One question foremost on my mind, was: how do the artists respond to Covid-19 and the global crisis, and do you think the new situation has an impact on your creative practice, your exhibitions and projects, and the nature of work being affected by working from home for extended periods of time? Perhaps artists start making smaller scale, more intimate works, made from simpler and easily accessible materials ?
Covid 19 and the reaction of artists and art to it is an extensive question that I can only partially answer. What I was able to observe in my own environment was that what I associate with the cultural work of art, to show oneself and to be viewed, was massively restricted. There were hardly any openings at the beginning of the first lockdown.

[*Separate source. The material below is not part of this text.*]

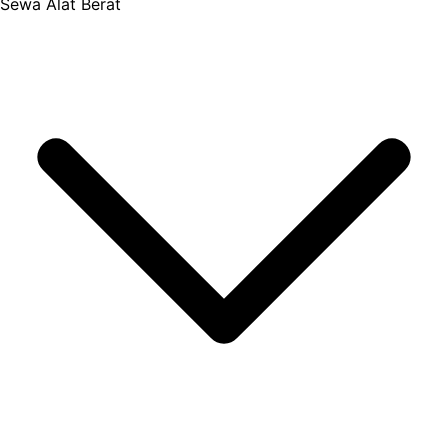
Sewa Alat Berat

Then the resourceful artist or the resourceful gallery found ways to make art accessible to the public at a distance. That was in the summer. Even the art fair took place in Berlin. Nevertheless, it is a massive cut in cultural life itself when only 4 people are allowed to be in a gallery room ... the conversation about what is to be seen, the standing together in front of the work of art, the social togetherness is gone and with it the discussion about art, the exchange, the making of new contacts and new possibilities.
Art and its presentations are not created on paper or, as with Spitzweg, in the quiet "little room". Art is alive and if its air is taken away by the restrictions, it hardly gets any air. In this respect, of course, it also has an impact on my artistic work. Right now, a performance planned by me and my performance partner in November in Holland became impossible for the reasons mentioned. Working at home or in the studio, the so-called "home office" is nothing new for me as an artist. I love and know the withdrawal from the outside world as a necessity and a gain.
In relation to Covid 19, this was nothing new and compared to other professions, as an artist, I was able to continue to do my studio work, which despite the circumstances was something I feel grateful for. Are artists starting to make smaller objects and projects out of simpler materials? Surely artists will find their way and that might be one of them But I also think that artists are free spirits, free spirits who are always looking for new ways. As curious as I am, they will find a way to not “only” stay small, but big again.